Coronavirus disease (COVID-19) is a disease caused by a newly discovered coronavirus, severe acute respiratory syndrome coronavirus 2 (SARS-CoV-2). The SARS-CoV-2 is a β-coronavirus, which is enveloped non-segmented positive-sense RNA virus 2. It is spread by human-to-human transmission via droplets or direct contact, and infection has been estimated to have mean incubation period of 6.4 days and a basic reproduction number of 2.24-3.58. Among patients with pneumonia caused by SARS-CoV-2, fever was the most common symptom, followed by cough. On 11 March 2020, the COVID-19 outbreak was characterized as a pandemic by the WHO. Since then, over 70 million people worldwide have been infected with the virus with over 1.5 million deaths attributed to the virus5. Laboratory testing for SARS-CoV-2 is currently being performed to determine if an individual has active infection via detection of viral RNA or if an individual has an immune response to the virus from a previous infection via detection of antibodies.
Specimen collection is a crucial first step in the evaluation of an individual's SARS-CoV-2 infection status. The goal of this project is to evaluate human usability of a rapid SARS-CoV-2 antigen test for over the counter (OTC) use. Study subjects under EDP supervision, either in-person or via video conference, will collect and test anterior nasal swab samples. The Rapid SARS-CoV-2 Antigen Test collection and testing methodology is viewed as a convenient and inexpensive method to test clinical specimens for SARS-CoV-2 and OTC access will improve the availability of COVD-19 testing.
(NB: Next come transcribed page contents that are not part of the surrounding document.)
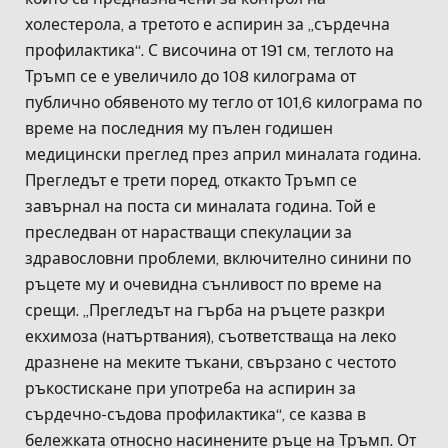
холестерола, а третото е аспирин за „сърдечна
профилактика“. С височина от 191 см, теглото на
Тръмп се е увеличило до 108 килограма от
публично обявеното му тегло от 101,6 килограма по
време на последния му пълен годишен
медицински преглед през април миналата година.
Прегледът е трети поред, откакто Тръмп се
завърнал на поста си миналата година. Той е
преследван от нарастващи спекулации за
здравословни проблеми, включително синини по
ръцете му и очевидна сънливост по време на
срещи. „Прегледът на гърба на ръцете разкри
екхимоза (натъртвания), съответстваща на леко
дразнене на меките тъкани, свързано с честото
ръкостискане при употреба на аспирин за
сърдечно-съдова профилактика“, се казва в
бележката относно насинените ръце на Тръмп. От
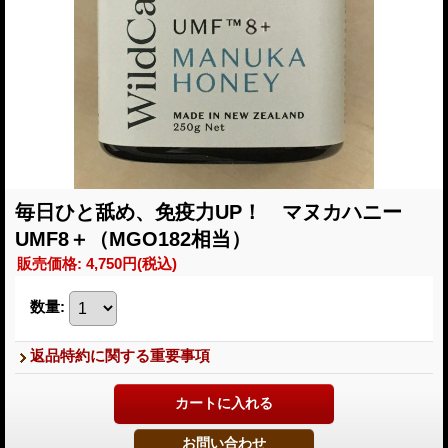
毎日ひと舐め、免疫力UP！ マヌカハニー
UMF8＋（MGO182相当）
販売価格
:
4,750円
(税込)
数量
:
返品特約に関する重要事項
The COVID-19 Antigen Rapid Test Device detects SARS-CoV-2 viral antigens through visual interpretation of color development. Anti-SARS-CoV-2 antibodies are immobilized on the test region of the nitrocellulose membrane. Anti-SARS-CoV-2 antibodies conjugated to colored particles are immobilized on the conjugated pad. A sample is added to the extraction buffer which is optimized to release the SARS-CoV-2 antigens from specimen. During testing, the extracted antigens bind to anti-SARS-CoV-2 antibodies conjugated to colored particles. As the specimen migrates along the strip by capillary action and interacts with reagents on the membrane, the complex will be captured by the anti-SARS-CoV-2 antibodies at the test region. Excess colored particles are captured at the internal control zone. The presence of a colored band in the test region indicates a positive result for the SARS-CoV-2 viral antigens, while its absence indicates a negative result. A colored band at the control region serves as a procedural control, indicating that the proper volume of specimen has been added and membrane wicking is working. (See Appendix 1).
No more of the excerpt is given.